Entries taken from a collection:
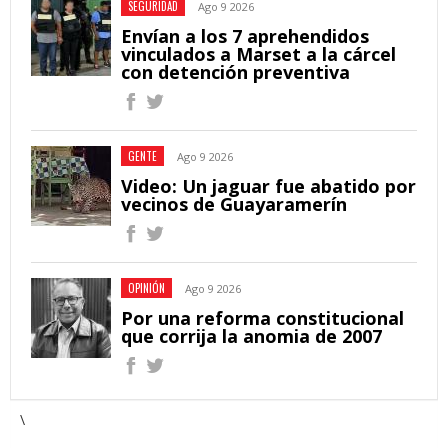
SEGURIDAD
Ago 9 2026
Envían a los 7 aprehendidos
vinculados a Marset a la cárcel
con detención preventiva
GENTE
Ago 9 2026
Video: Un jaguar fue abatido por
vecinos de Guayaramerín
OPINIÓN
Ago 9 2026
Por una reforma constitucional
que corrija la anomia de 2007
\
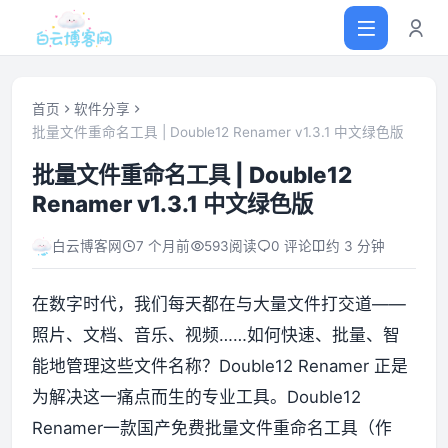
首页
软件分享
批量文件重命名工具 | Double12 Renamer v1.3.1 中文绿色版
首页
批量文件重命名工具 | Double12
Renamer v1.3.1 中文绿色版
网站源码
白云博客网
7 个月前
593
阅读
0 评论
约 3 分钟
软件仓库
在数字时代，我们每天都在与大量文件打交道——
主题插件
照片、文档、音乐、视频……如何快速、批量、智
能地管理这些文件名称？Double12 Renamer 正是
技术分享
为解决这一痛点而生的专业工具。Double12
Renamer一款国产免费批量文件重命名工具（作
值得一看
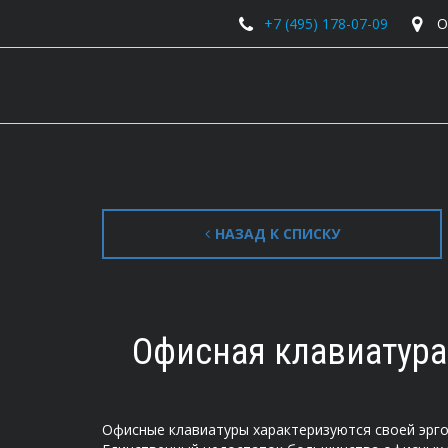
+7 (495) 178-07-09
О
НАЗАД К СПИСКУ
Офисная клавиатура
Офисные клавиатуры характеризуются своей эрг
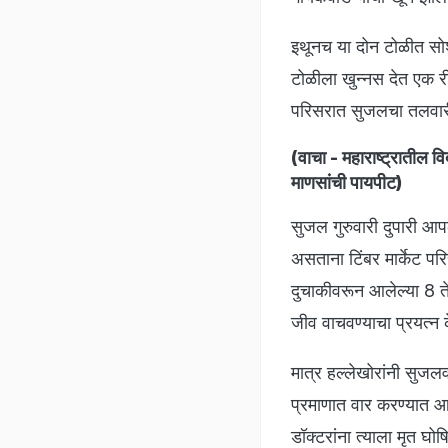
इथूनच या दोन टोळीत सो
टोळीला खुन्नस देत एक र
परिसरात सुजलचा तलवारी
(वाचा -
महाराष्ट्रातील व
माणसांची पायपीट
)
सुजल गुरुवारी दुपारी आ
असताना टिंबर मार्केट पर
दुचाकीवरून आलेल्या 8 त
जीव वाचवण्याचा प्रयत्न 
मात्र हल्लेखोरांनी सुज
प्रमाणात वार करण्यात आले
डॉक्टरांना त्याला मृत घ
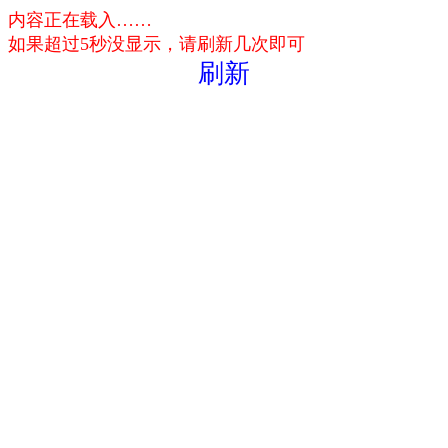
内容正在载入……
如果超过5秒没显示，请刷新几次即可
刷新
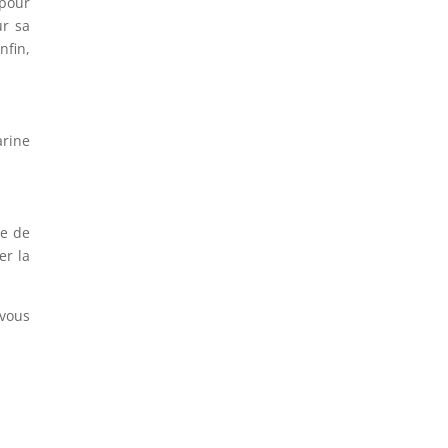
 pour
ur sa
nfin,
arine
re de
er la
 vous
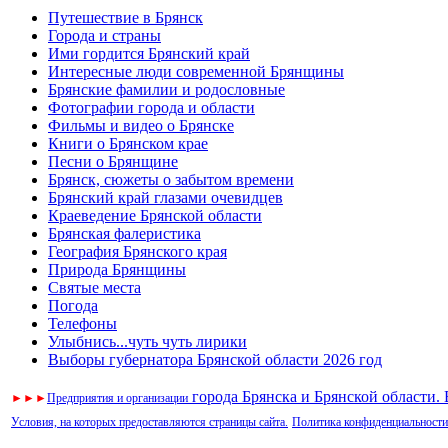
Путешествие в Брянск
Города и страны
Ими гордится Брянский край
Интересные люди современной Брянщины
Брянские фамилии и родословные
Фотографии города и области
Фильмы и видео о Брянске
Книги о Брянском крае
Песни о Брянщине
Брянск, сюжеты о забытом времени
Брянский край глазами очевидцев
Краеведение Брянской области
Брянская фалеристика
География Брянского края
Природа Брянщины
Святые места
Погода
Телефоны
Улыбнись...чуть чуть лирики
Выборы губернатора Брянской области 2026 год
города Брянска и Брянской области.
►
►
►
Предприятия и организации
Условия, на которых предоставляются страницы сайта.
Политика конфиденциальности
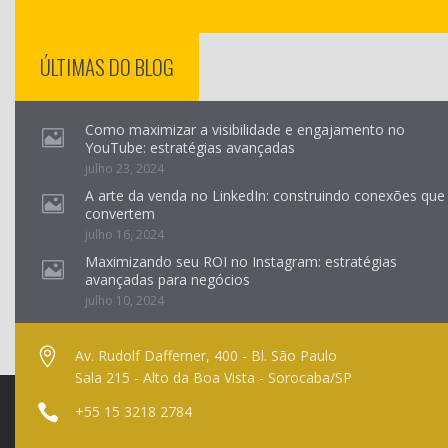
ÚLTIMAS DO BLOG
Como maximizar a visibilidade e engajamento no
YouTube: estratégias avançadas
julho 23, 2024
A arte da venda no LinkedIn: construindo conexões que
convertem
julho 16, 2024
Maximizando seu ROI no Instagram: estratégias
avançadas para negócios
julho 10, 2024
Av. Rudolf Dafferner, 400 - Bl. São Paulo
Sala 215 - Alto da Boa Vista - Sorocaba/SP
+55 15 3218 2784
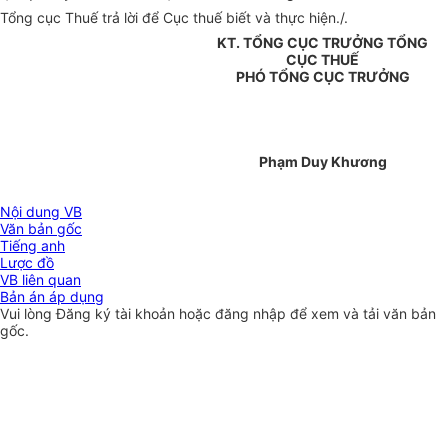
Tổng cục Thuế trả lời để Cục thuế biết và thực hiện./.
KT. TỔNG CỤC TRƯỞNG TỔNG
CỤC THUẾ
PHÓ TỔNG CỤC TRƯỞNG
Phạm Duy Khương
Nội dung VB
Văn bản gốc
Tiếng anh
Lược đồ
VB liên quan
Bản án áp dụng
Vui lòng
Đăng ký
tài khoản hoặc
đăng nhập
để xem và tải văn bản
gốc.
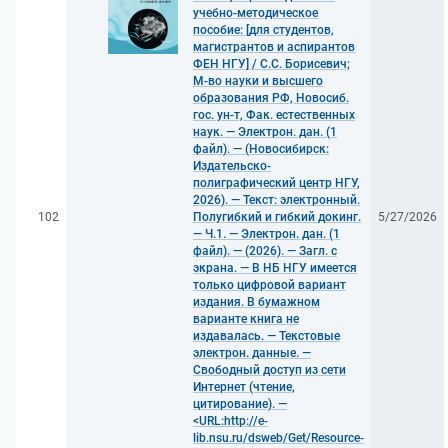
учебно-методическое
пособие: [для студентов,
магистрантов и аспирантов
ФЕН НГУ] / С.С. Борисевич;
М-во науки и высшего
образования РФ, Новосиб.
гос. ун-т, Фак. естественных
наук. — Электрон. дан. (1
файл). — (Новосибирск:
Издательско-
полиграфический центр НГУ,
2026). — Текст: электронный.
102
Полугибкий и гибкий докинг.
5/27/2026
— Ч.1. — Электрон. дан. (1
файл). — (2026). — Загл. с
экрана. — В НБ НГУ имеется
только цифровой вариант
издания. В бумажном
варианте книга не
издавалась. — Текстовые
электрон. данные. —
Свободный доступ из сети
Интернет (чтение,
цитирование). —
<URL:http://e-
lib.nsu.ru/dsweb/Get/Resource-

> [Work item] From the entries above, extract only the lines running from the one containing "ÚLTIMAS DO BLOG" through the one containing "15 3218 2784", inclusive.

> [Task response]
ÚLTIMAS DO BLOG
Como maximizar a visibilidade e engajamento no
YouTube: estratégias avançadas
julho 23, 2024
A arte da venda no LinkedIn: construindo conexões que
convertem
julho 16, 2024
Maximizando seu ROI no Instagram: estratégias
avançadas para negócios
julho 10, 2024
Av. Rudolf Dafferner, 400 - Bl. São Paulo
Sala 215 - Alto da Boa Vista - Sorocaba/SP
+55 15 3218 2784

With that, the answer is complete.